We employ distributed monitoring for large, IT operations and single-server standalone topology for smaller teams. We ensure consistent availability of monitoring tools, scalability, storage facility, performance, security, automation, testing, choosing of metrics, SLO defining, alerts, visualization and dashboards, incident remediation and analytics.
Consider choosing the topology that is best-suited to the monitoring needs of the applications. For example, small teams with fewer applications to monitor can choose to implement monitoring tools in a single-server standalone topology, while large IT operations teams with many different monitoring applications can choose a distributed architecture in which the master nodes contain metadata of the monitoring tool, while monitoring and slave nodes are centralized and act as the data collectors and data nodes, then connected together as a centralized monitoring system.

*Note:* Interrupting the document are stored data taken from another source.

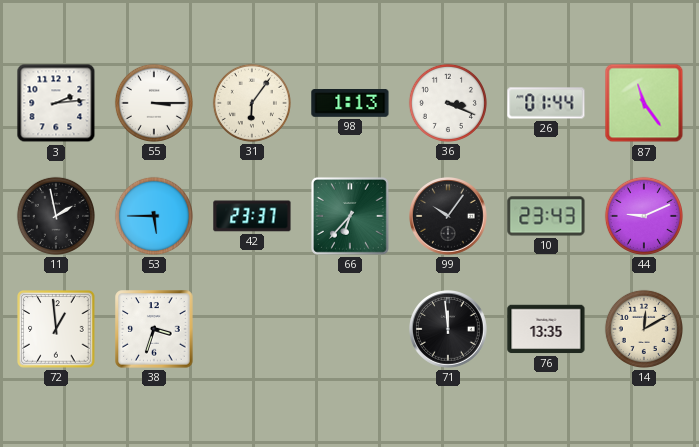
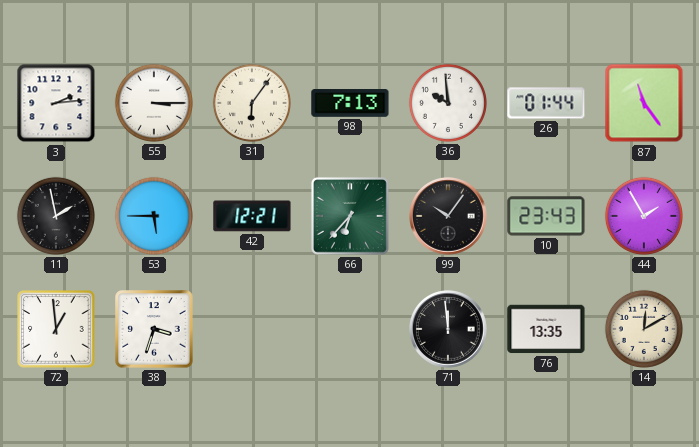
98: 1:13 -> 7:13
36: 3:19 -> 9:59
42: 23:37 -> 12:21
44: 9:11 -> 1:55
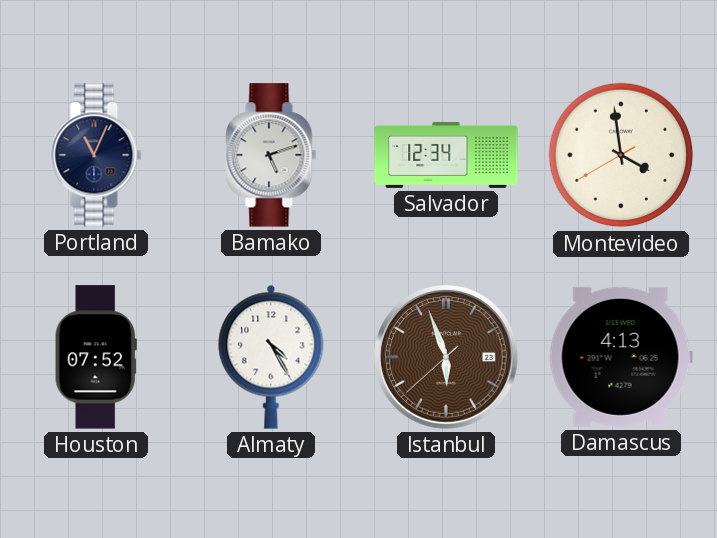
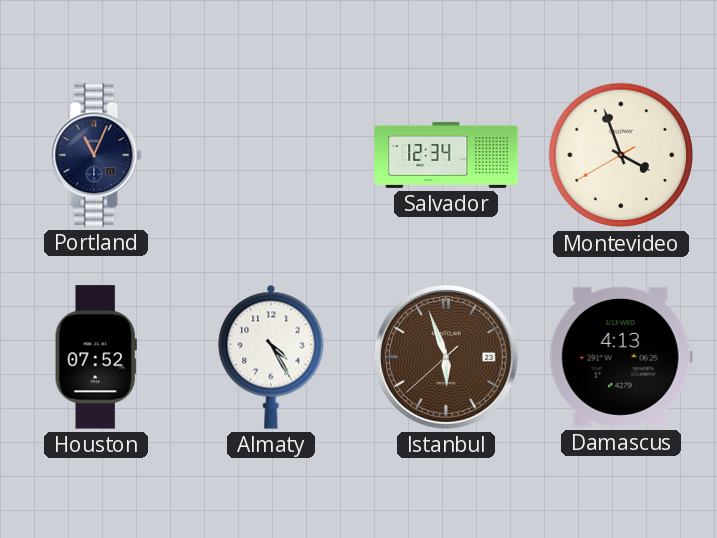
Bamako: 5:12 -> none
Montevideo: 3:58 -> 3:56
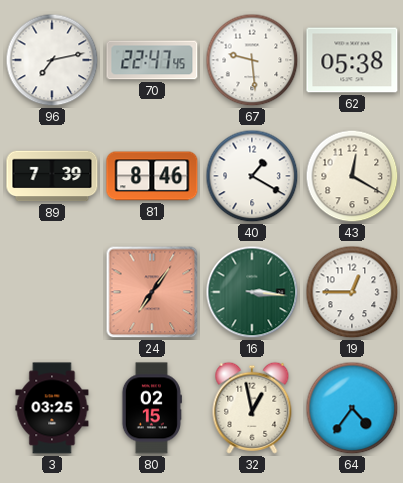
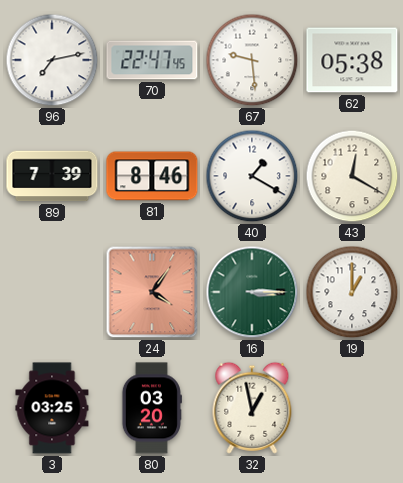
24: 7:06 -> 4:06
16: 3:16 -> 3:15
19: 12:45 -> 1:00
80: 02:15 -> 03:20
64: 4:36 -> none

Monitoring tools clusters should contain a minimum recommended master nodes and data nodes for high availability. If a network outage occurs, monitoring systems may not be able to detect the underlying problems; however, with distributed slaves, if one slave is offline, a new slave node can be added to the cluster, which performs checks and writes the results back to the data nodes. Choose on-premises or SAAS-based monitoring tools depending on your workloads (cloud/on-premises). Pricing also varies and should be considered.
Site reliability engineering (SRE) teams focus on the reliability, uptime and availability of the applications and thus monitor continuously to identify any potential risks/outages. This mandates that the monitoring tools to be up and running all the time. Most monitoring systems are set up in the same network they monitor, and if a network outage occurs, the monitoring system can't monitor for security threats. Thus, monitoring tools must be configured inside a high-availability cluster, with availability zones and geo-redundancy regions for availability, backup and disaster recovery.

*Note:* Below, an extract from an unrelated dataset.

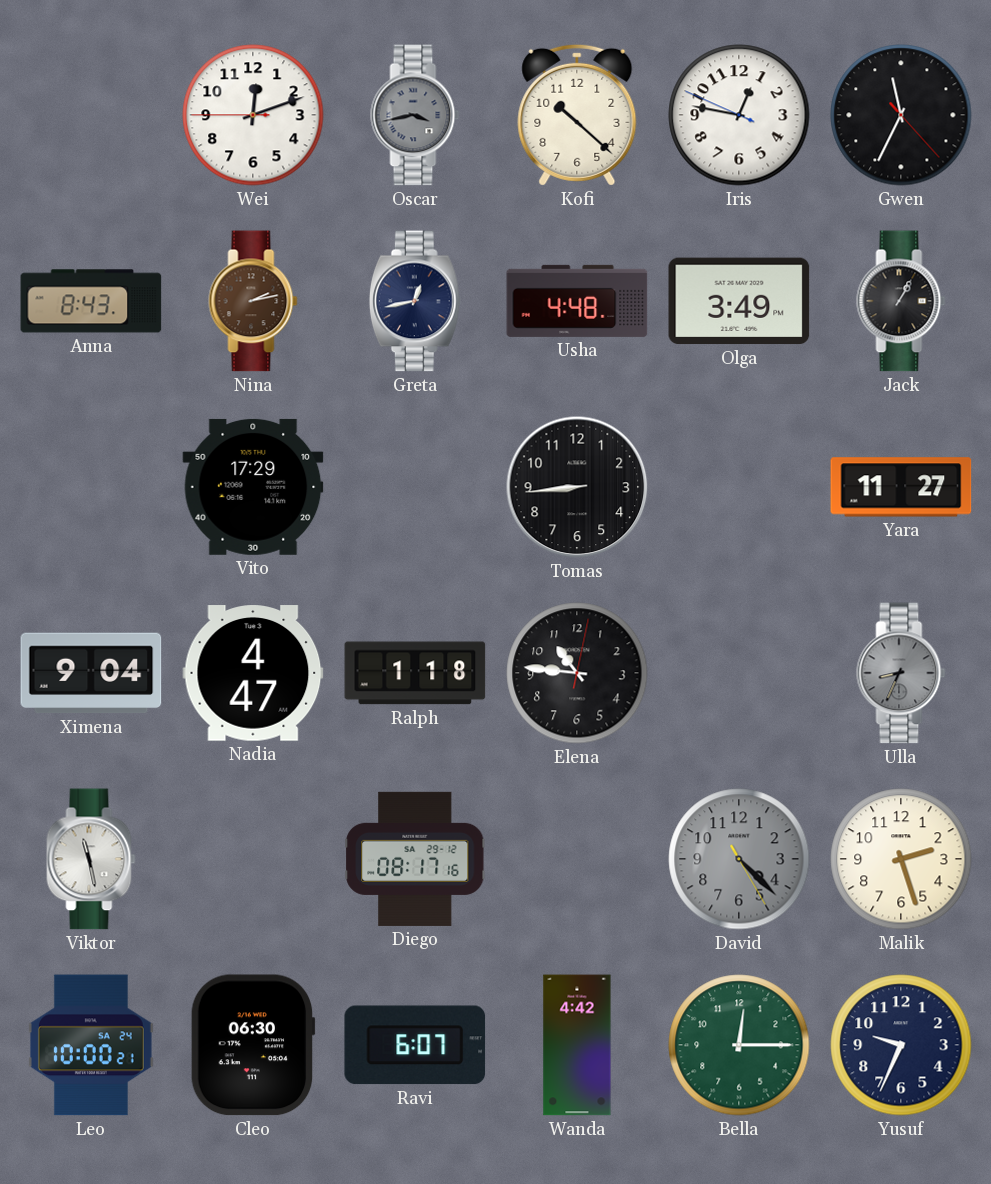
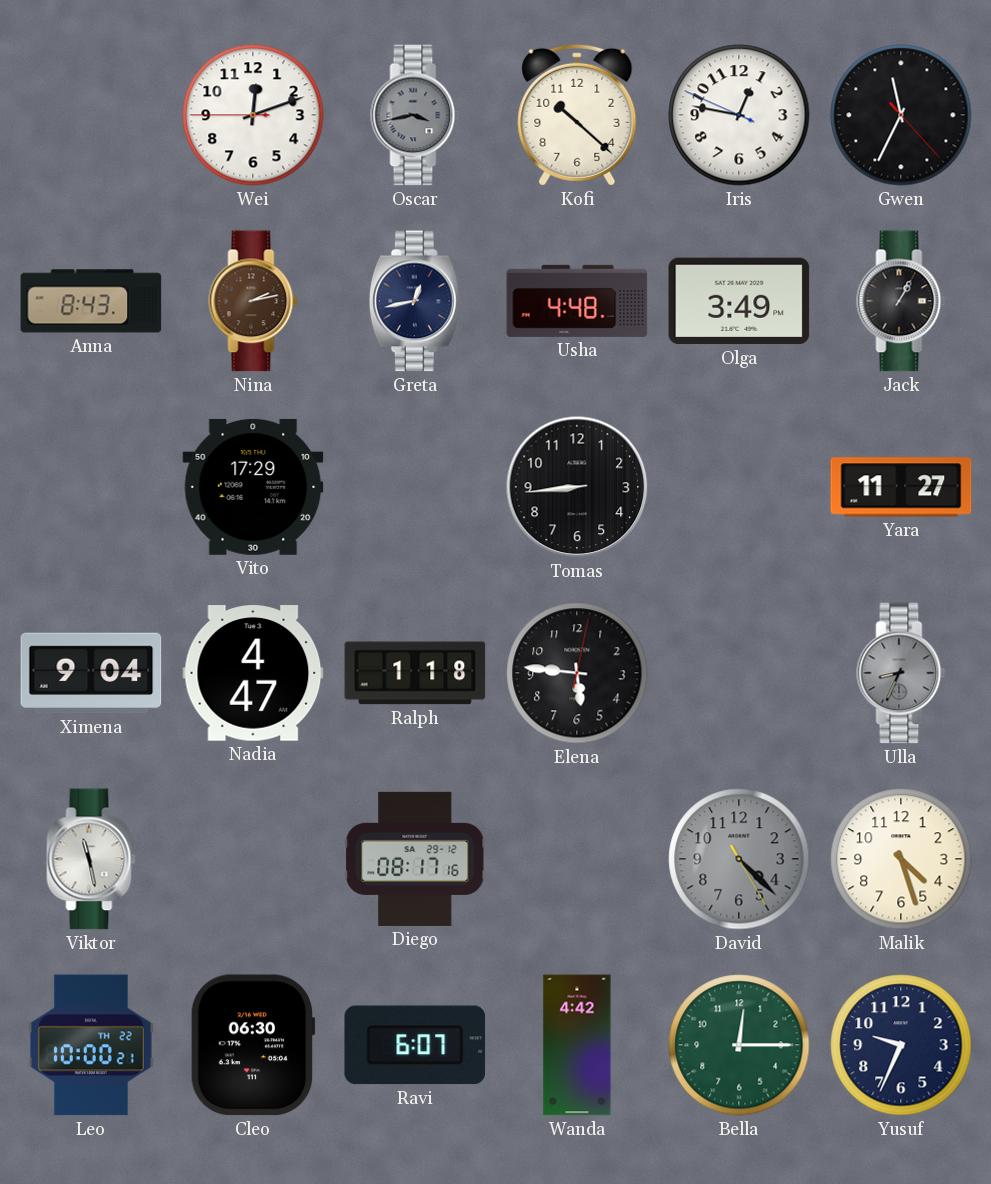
Elena: 10:46 -> 5:46
Malik: 2:27 -> 4:27
Leo date: SA 24 -> TH 22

It is common to have multiple monitoring systems to monitor multiple locations or data centers with thousands of hosts. Data from each host is collected multiple times daily, which can result in huge load and performance hits. In a distributed monitoring system with slaves distributed, data checks can be performed locally in the data center, the data can be processed and slaves can then send the results to the master. Based on the load, the hardware CPU cores can be utilized to run multiple checks in different threads or slaves can be added to the cluster for scalability and redundancy.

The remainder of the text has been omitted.